I risultati forniti dai voli reali sono molto piú precisi rispetto a tutte le altre sperimentazioni.

“Qui siamo nel centro operativo – dice Christina Politz, direttrice del progetto PIV – Quello che vedete sono gli aerei utilizzati per realizzare dei test su vari progetti di ricerca che coinvolgono diversi partner”.

Christina è responsabile di una serie di voli che fanno parte di un progetto di ricerca europeo per migliorare gli strumenti di misura ottici.
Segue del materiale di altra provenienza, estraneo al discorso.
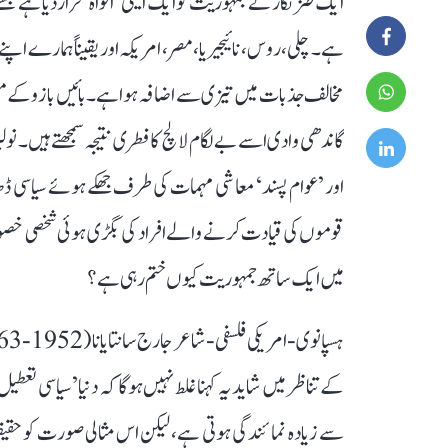
ایک طنز نگار نے جمہوریت کو ایک ایسی ’افواہ‘ قرار دیا ہے ج
ہے۔ چلی، روس، نائیجیریا، مصر، امریکہ اور یقیناً ہمارے ا
مخالف جذبات میں تیزی سے اضافہ ہوا ہے۔ بائیں بازو کے مفک
گاندھی وادی اسے بے لگام لالچ کا فطری نتیجہ سمجھتے ہیں۔ نو ل
اور ’عوام پسند‘ معاشی مہمات کی طرف جھکے ہوئے سیاسی ڈ
قوموں کی قیادت کرنے والے افراد کی بگڑی ہوئی شخصی خصو
میں ایک ساتھ جمہوریت کیوں ختم رہی ہے؟
کے تناظر میں شاید یہ کہنا غلط نہیں ہوگا کہ دنیا ’سیاسی تعط
سے زیادہ نمائندگی ہوتی ہے، لیکن اس مثالی صورت کو حقیقت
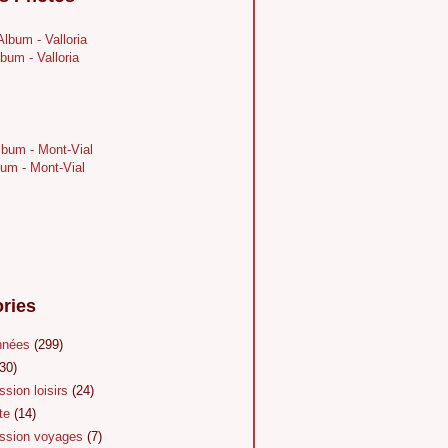
bum - Valloria
um - Mont-Vial
ries
nnées
(299)
30)
sion loisirs
(24)
te
(14)
sion voyages
(7)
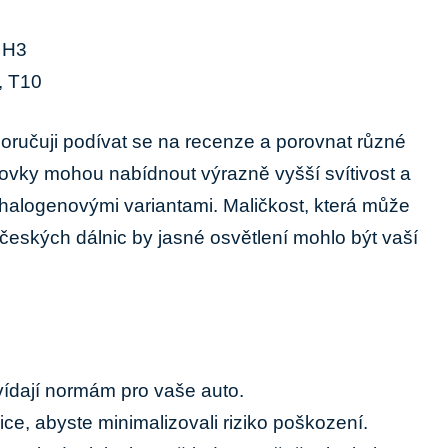
 H3
 T10
ručuji podívat se na recenze a porovnat různé
ovky mohou nabídnout výrazně vyšší ⁢svítivost‍ a
halogenovými⁣ variantami. Maličkost,​ která může
h českých ⁣dálnic by jasné osvětlení mohlo být vaší
vídají normám pro vaše ⁤auto.
ce, abyste⁤ minimalizovali ⁢riziko poškození.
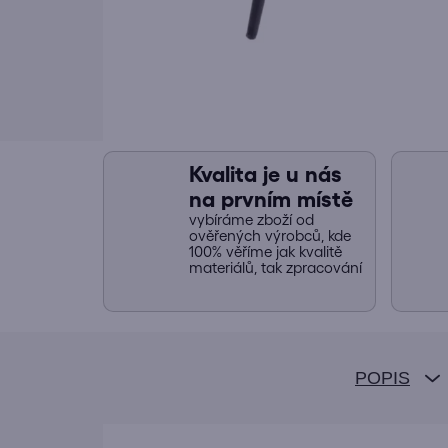
Kvalita je u nás
na prvním místě
vybíráme zboží od
ověřených výrobců, kde
100% věříme jak kvalitě
materiálů, tak zpracování
POPIS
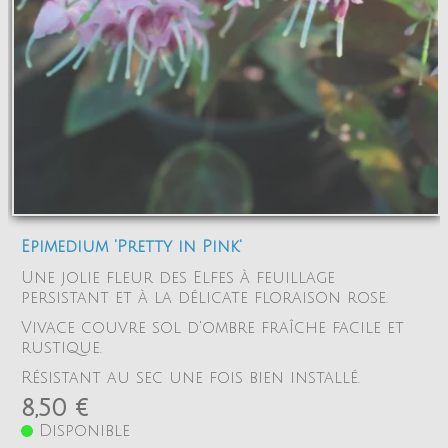
Epimedium 'Pretty in Pink'
Une jolie fleur des Elfes à feuillage
persistant et à la délicate floraison rose.
Vivace couvre sol d'ombre fraîche facile et
rustique.
Résistant au sec une fois bien installé.
8,50 €
Disponible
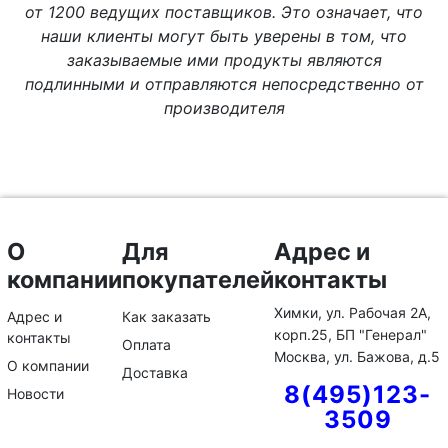
от 1200 ведущих поставщиков. Это означает, что
наши клиенты могут быть уверены в том, что
заказываемые ими продукты являются
подлинными и отправляются непосредственно от
производителя
О
Для
Адрес и
компании
покупателей
контакты
Химки, ул. Рабочая 2А,
Адрес и
Как заказать
корп.25, БП "Генерал"
контакты
Оплата
Москва, ул. Бажова, д.5
О компании
Доставка
8(495)123-
Новости
3509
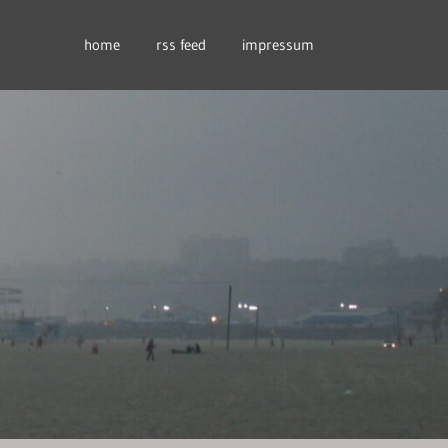
home
rss feed
impressum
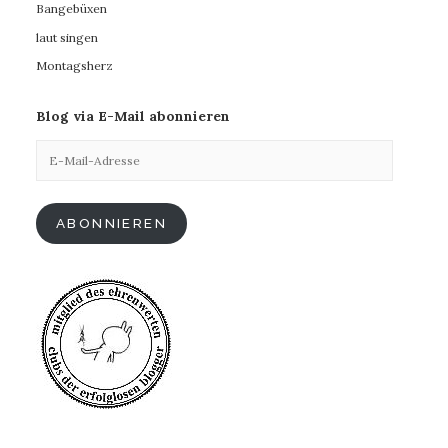
Bangebüxen
laut singen
Montagsherz
Blog via E-Mail abonnieren
E-
Mail-
Adresse
ABONNIEREN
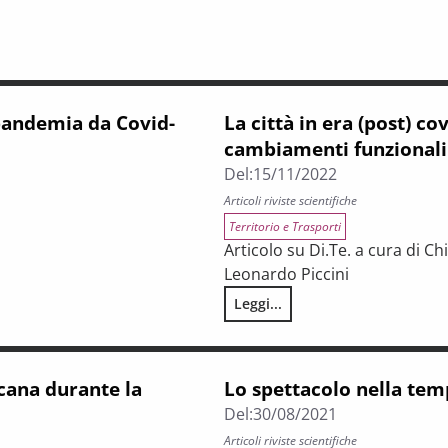
 pandemia da Covid-
La città in era (post) c
cambiamenti funzionali
Del:
15/11/2022
Articoli riviste scientifiche
Territorio e Trasporti
Articolo su Di.Te. a cura di Ch
Leonardo Piccini
ovid-19. L’esperienza della Regione Toscana
Leggi...
La città in era (post) covid tr
scana durante la
Lo spettacolo nella temp
Del:
30/08/2021
Articoli riviste scientifiche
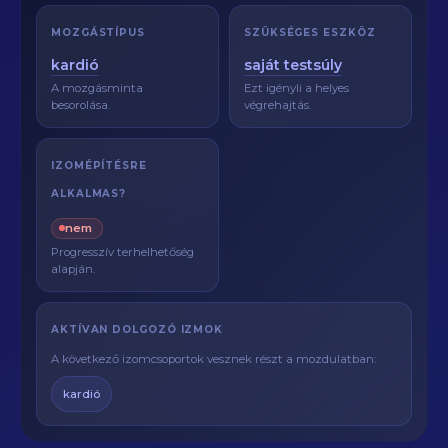
MOZGÁSTÍPUS
SZÜKSÉGES ESZKÖZ
kardió
saját testsúly
A mozgásminta
Ezt igényli a helyes
besorolása.
végrehajtás.
IZOMÉPÍTÉSRE
ALKALMAS?
nem
Progresszív terhelhetőség
alapján.
AKTÍVAN DOLGOZÓ IZMOK
A következő izomcsoportok vesznek részt a mozdulatban:
kardió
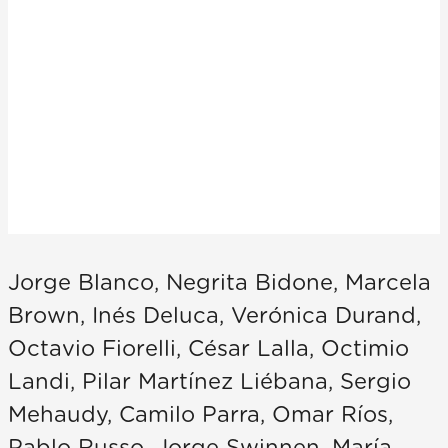
Jorge Blanco, Negrita Bidone, Marcela
Brown, Inés Deluca, Verónica Durand,
Octavio Fiorelli, César Lalla, Octimio
Landi, Pilar Martínez Liébana, Sergio
Mehaudy, Camilo Parra, Omar Ríos,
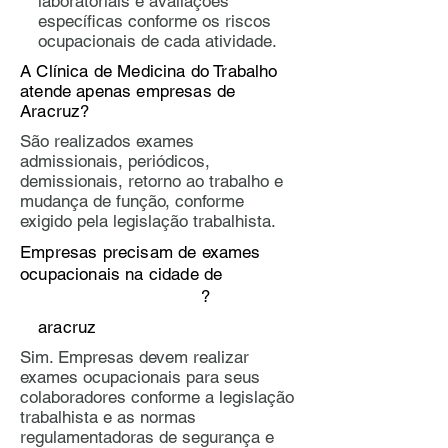
laboratoriais e avaliações
específicas conforme os riscos
ocupacionais de cada atividade.
A Clínica de Medicina do Trabalho
atende apenas empresas de
Aracruz?
​​São realizados exames
admissionais, periódicos,
demissionais, retorno ao trabalho e
mudança de função, conforme
exigido pela legislação trabalhista.
Empresas precisam de exames
ocupacionais na cidade de
?
aracruz
Sim. Empresas devem realizar
exames ocupacionais para seus
colaboradores conforme a legislação
trabalhista e as normas
regulamentadoras de segurança e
Il gruppo di ricercatori ha messo a punto un potente laser che indirizzato verso le nuvole, consente durante il volo di filmare le particelle d’acqua.

“Qui nell’aereo potete vedere alla mia destra un laser che produce, durante il volo, un fascio di luce – spiega Hauke Ehlers, ricercatore – Qui ci sono le due telecamere, configurate in modalità stereo, che filmano il flusso di particelle delle nuvole, illuminate da questo laser. La terza telecamera è predisposta per misurare la dimensione delle particelle”.

Questa tecnologia, conosciuta come “velocimetria a immagini di particelle” consente di vedere ad alta risoluzione i fattori che influenzano le qualità aerodinamiche di un velivolo.

“Da qui parte il fascio di luce irradiato dal laser e qui vediamo le due telecamere – prosegue Christina Politz – Quando le particelle di cui sono composte le nuvole sono investite dalla luce del laser, si disperdono. Le telecamere registrano l’immagine in base alla quale possiamo determinare la velocità dei vettori.”

“Per realizzare il test abbiamo bisogno che il cielo sia piuttosto coperto – racconta Peter Baumann, pilota – È importante anche che non ci sia troppo vento cosicché le caratteristiche del volo rimangono costanti. Serve che ci siano molte nuvole ma che non piova. Troppa umidità infatti è negativa per i sensori. Stasera ad esempio sarà abbastanza difficile trovare nel cielo il punto ideale per l’esperimento. Dovremo tentare a piú riprese”.

Non appena l’aereo raggiunge le nuvole, i ricercatori accendono il laser e le telecamere ad alta velocità cominciano a filmare.

“Queste piccole particelle bianche che vediamo con le nostre videocamere sono le gocce di cui sono composte le nuvole – dice Christina Politz – Con il computer possiamo analizzare il movimento delle particelle e stabilire la loro velocità”.

L’aereo torna a terra dopo circa due ore e mezza di volo. Attraverso un software specifico i ricercatori studiano la struttura del flusso d’aria in base al movimento registrato da ogni singola particella.

“Per l’industria aeronautica – precisa Hauke Ehlers – è molto importante migliorare l’aerodinamica dei velivoli. C‘è molto interesse anche verso i metodi tecnologici per sviluppare questo progetto, che riguarda la velocimetria a immagini delle particelle”.